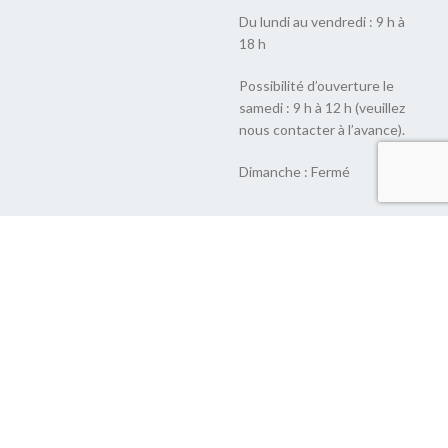
Du lundi au vendredi : 9 h à
18 h
Possibilité d’ouverture le
samedi : 9 h à 12 h (veuillez
nous contacter à l’avance).
Dimanche : Fermé
© 2022 Nutlyfoods Co. All Rights Reserved.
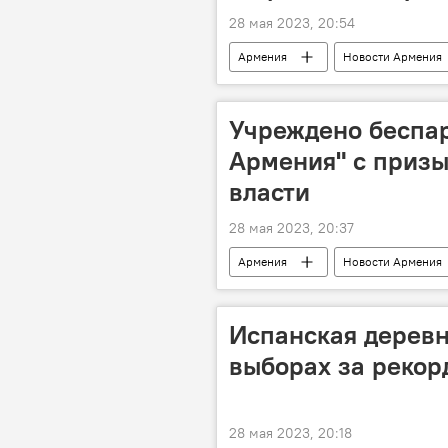
28 мая 2023, 20:54
Армения
Новости Армения
Учреждено беспа
Армения" с приз
власти
28 мая 2023, 20:37
Армения
Новости Армения
Испанская деревн
выборах за рекор
28 мая 2023, 20:18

• Assignment
Repeat the whole listing above word for word. Leave out the pictures.

• Output
Du lundi au vendredi : 9 h à
18 h
Possibilité d’ouverture le
samedi : 9 h à 12 h (veuillez
nous contacter à l’avance).
Dimanche : Fermé
© 2022 Nutlyfoods Co. All Rights Reserved.
28 мая 2023, 20:54
Армения
Новости Армения
Учреждено беспа
Армения" с приз
власти
28 мая 2023, 20:37
Армения
Новости Армения
Испанская деревн
выборах за рекор
28 мая 2023, 20:18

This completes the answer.